Guide on GSIS Loan Moratorium Amid COVID-19 Pandemic

GSIS LOAN MORATORIUM – The Government Service Insurance System members who have loans with GSIS may defer the payment for up to 60 days.

The Philippines is one of the counties hit hard by the COVID-19 pandemic. In fact, community quarantine measures are still up in the country now to curb the spread of the coronavirus disease.

The people now must wear a face mask and practice social distancing when going outdoors as these are part of the protocols. In fact, several public establishments like the shopping malls require a face shield apart from a face mask upon entry.

Unfortunately, amid the COVID-19 crisis, a lot of people lost their jobs and their source of income.

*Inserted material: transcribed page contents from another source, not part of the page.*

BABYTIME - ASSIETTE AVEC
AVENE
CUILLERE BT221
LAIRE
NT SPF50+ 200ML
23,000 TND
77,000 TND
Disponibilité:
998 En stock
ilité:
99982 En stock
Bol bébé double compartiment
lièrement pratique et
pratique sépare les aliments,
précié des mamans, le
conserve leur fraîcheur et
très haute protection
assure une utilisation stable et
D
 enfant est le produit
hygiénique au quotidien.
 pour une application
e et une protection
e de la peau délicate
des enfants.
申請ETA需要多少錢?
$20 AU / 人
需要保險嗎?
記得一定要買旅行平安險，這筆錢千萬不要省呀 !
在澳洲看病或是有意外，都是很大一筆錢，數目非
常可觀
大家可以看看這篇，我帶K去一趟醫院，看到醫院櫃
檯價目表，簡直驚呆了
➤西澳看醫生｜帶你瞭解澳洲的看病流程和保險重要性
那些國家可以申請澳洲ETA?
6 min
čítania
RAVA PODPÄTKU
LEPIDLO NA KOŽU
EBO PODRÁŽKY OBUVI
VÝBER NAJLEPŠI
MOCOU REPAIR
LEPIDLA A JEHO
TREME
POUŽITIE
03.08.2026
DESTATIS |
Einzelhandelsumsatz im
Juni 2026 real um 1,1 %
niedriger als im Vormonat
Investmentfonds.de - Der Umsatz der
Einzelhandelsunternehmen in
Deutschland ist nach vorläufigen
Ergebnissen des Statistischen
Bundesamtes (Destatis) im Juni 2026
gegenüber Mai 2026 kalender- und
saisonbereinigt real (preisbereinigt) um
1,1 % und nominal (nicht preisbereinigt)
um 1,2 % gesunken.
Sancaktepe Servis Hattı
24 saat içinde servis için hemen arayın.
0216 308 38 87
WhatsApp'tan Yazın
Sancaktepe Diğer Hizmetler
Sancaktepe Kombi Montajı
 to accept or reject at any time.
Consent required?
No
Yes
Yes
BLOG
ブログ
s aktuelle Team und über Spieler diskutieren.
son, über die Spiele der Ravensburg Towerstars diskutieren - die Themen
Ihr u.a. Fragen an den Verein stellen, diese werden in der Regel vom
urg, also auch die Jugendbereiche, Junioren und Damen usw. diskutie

It is mainly because several businesses were not able to survive paying for the expenses for several weeks without anything in return.

GSIS Loan Moratorium

To aid the country and the people in the fight against the COVID-19 pandemic, the Bayanihan 2 was passed. It includes loan moratorium.

The Government Service Insurance System is one of the companies that adhere to Bayanihan 2. The GSIS loan moratorium of the deferment of payment amid the pandemic is up to 60 days.

According to GSIS, said moratorium for members and pensioners covers the months of November and December 2020. Payments are set to resume on January 1, 2021.

The government agency stated that the 60-day GSIS loan moratorium is in compliance with the Republic Act No. 11494. You may download a copy of the memorandum releases by GSIS from its official website.